Trang-Sup During Monsoon Season © T.P. Woodfork

‘Special’ People

 

Now, see, I was trying to be kind and show a little deference to these special guys. We always thought of people who, for whatever reason didn't, or couldn’t, avoid being sent off to wade through fetid rice paddies and sleep out for days at a time wearing the same rancid clothing as rather, well, special, if somewhat pungent. In fact, we thought they just liked to rough it.

 

We figured they enjoyed camping out eating field rations. They must’ve been environmentally conscious as well since they provided much-needed sustenance to leeches, mosquitoes, chiggers, and other varieties of nature's parasites. They were also empathetic in the extreme; they seemed to go out of their way to lighten the rigorous, sometimes joyless lives of many of the indigenes.

 

They often played endless games of 'King of the Hill' over selected bits of real estate in hot, humid jungles with those natives designated as 'Charlies' and ‘NVA’. They'd win a chunk of territory and then leave and generously give it back.  Such people are indeed 'special'.

 

As for us so-called REMF types, we just sat around behind the cozy safety of our totally impenetrable wire, enjoying the convenience of the porcelain thrones in our lavishly appointed shower rooms/latrines.
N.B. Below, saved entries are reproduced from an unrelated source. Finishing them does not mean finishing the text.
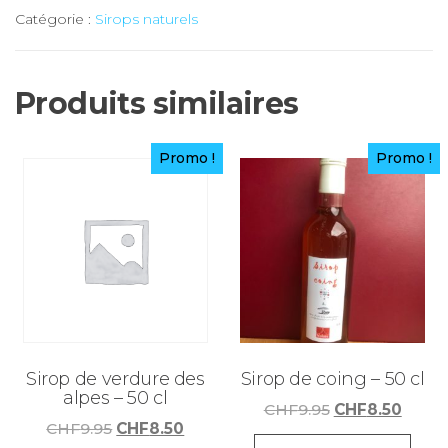
Catégorie :
Sirops naturels
de
mûre
-
Produits similaires
25
cl
Promo !
Promo !
Sirop de verdure des
Sirop de coing – 50 cl
alpes – 50 cl
Le
Le
CHF
9.95
CHF
8.50
Le
Le
CHF
9.95
CHF
8.50
prix
prix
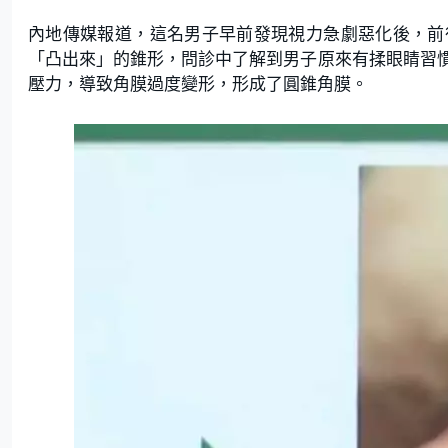
內地傳媒報道，這名男子早前發現視力急劇惡化後，前
「凸出來」的錐形，問診中了解到男子原來有揉眼睛習
壓力，導致角膜過度變形，形成了圓錐角膜。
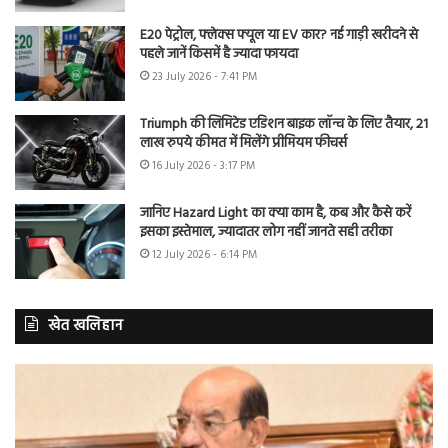
E20 पेट्रोल, फ्लेक्स फ्यूल या EV कार? नई गाड़ी खरीदने से
पहले जानें किसमें है ज्यादा फायदा
23 July 2026 - 7:41 PM
Triumph की लिमिटेड एडिशन बाइक लॉन्च के लिए तैयार, 21
लाख रुपये कीमत में मिलेंगे प्रीमियम फीचर्स
16 July 2026 - 3:17 PM
जानिए Hazard Light का क्या काम है, कब और कैसे करें
इसका इस्तेमाल, ज्यादातर लोग नहीं जानते सही तरीका
12 July 2026 - 6:14 PM
खेत खलिहान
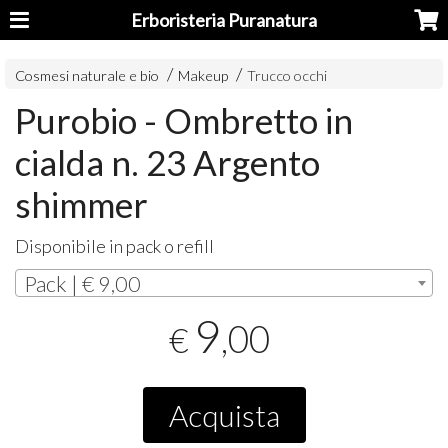
Erboristeria Puranatura
Cosmesi naturale e bio
Makeup
Trucco occhi
Purobio - Ombretto in
cialda n. 23 Argento
shimmer
Disponibile in pack o refill
Pack | € 9,00
9
,00
€
Acquista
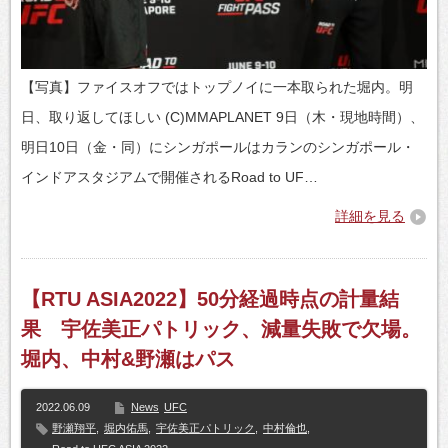
【写真】ファイスオフではトップノイに一本取られた堀内。明
日、取り返してほしい (C)MMAPLANET 9日（木・現地時間）、
明日10日（金・同）にシンガポールはカランのシンガポール・
インドアスタジアムで開催されるRoad to UF…
詳細を見る
【RTU ASIA2022】50分経過時点の計量結
果 宇佐美正パトリック、減量失敗で欠場。
堀内、中村&野瀬はパス
2022.06.09
News
UFC
野瀬翔平
,
堀内佑馬
,
宇佐美正パトリック
,
中村倫也
,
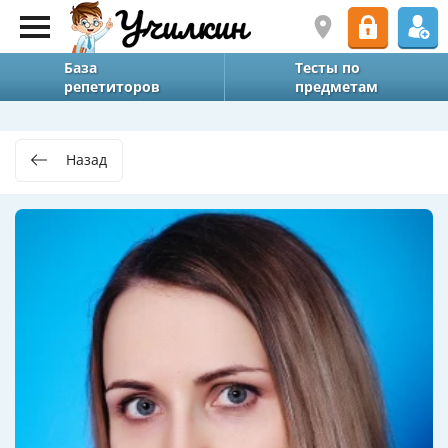
База
Тесты по
репетиторов
предметам
Назад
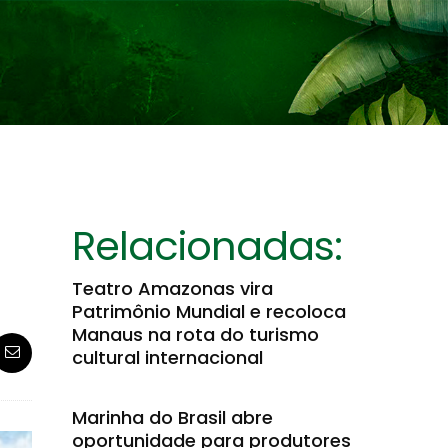
Relacionadas:
Teatro Amazonas vira
Patrimônio Mundial e recoloca
Manaus na rota do turismo
cultural internacional
Marinha do Brasil abre
oportunidade para produtores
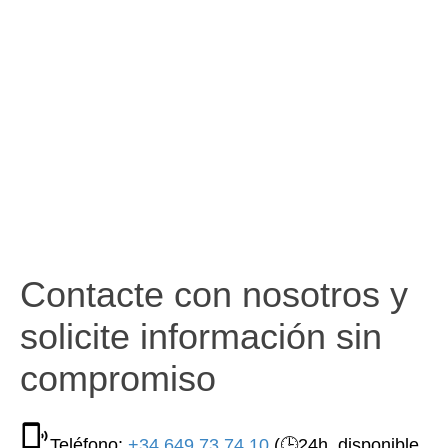
Contacte con nosotros y
solicite información sin
compromiso
Teléfono:
+34 649 73 74 10
(🕒24h, disponible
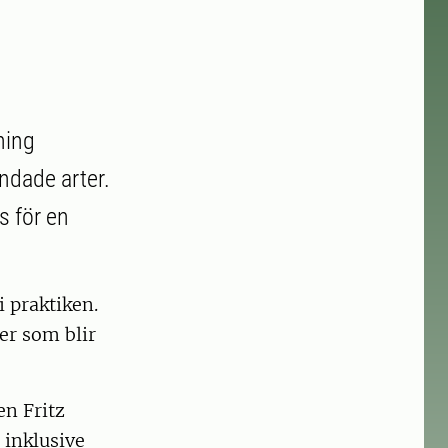
ning
andade arter.
s för en
i praktiken.
er som blir
en Fritz
 inklusive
That was, of course only one of the many amenities we enjoyed during our idyllic tours of duty in Nam.

 

For instance, from time to time, we would languidly bestir our pampered behinds to disport ourselves with compliant, nubile hooch maids, occasionally emitting a satiated, well-fed burp as we did so. (The burps were caused by the lobster, steaks, and asparagus tips we habitually feasted on daily.)

 

In our defense, it should be noted that we never failed to appreciate the prodigious efforts of our Spartan, special friends. Why, we’ve even gone out of our way to design some of our school curricula specifically for these dedicated, special folk. They're called 'Special Education' classes.

 

(Response to being called an REMF – AKA ‘’Really Emasculated Mother F***er” by a friend who referred to his fellow Grunts as ‘Special’. I am Air Force. Now, normally, I’d have ignored being called a “Rear Echelon Mother F***er, despite the fact that I wasn’t actually in the rear; I was on an outpost with about forty other Americans. ‘Emasculated’ was a bit much, though. However, I have to admit we were known to scarf down the stray surf and turf from time to time, and we did have flush toilet and hooch maids. No sense in overdoing things and going completely native.)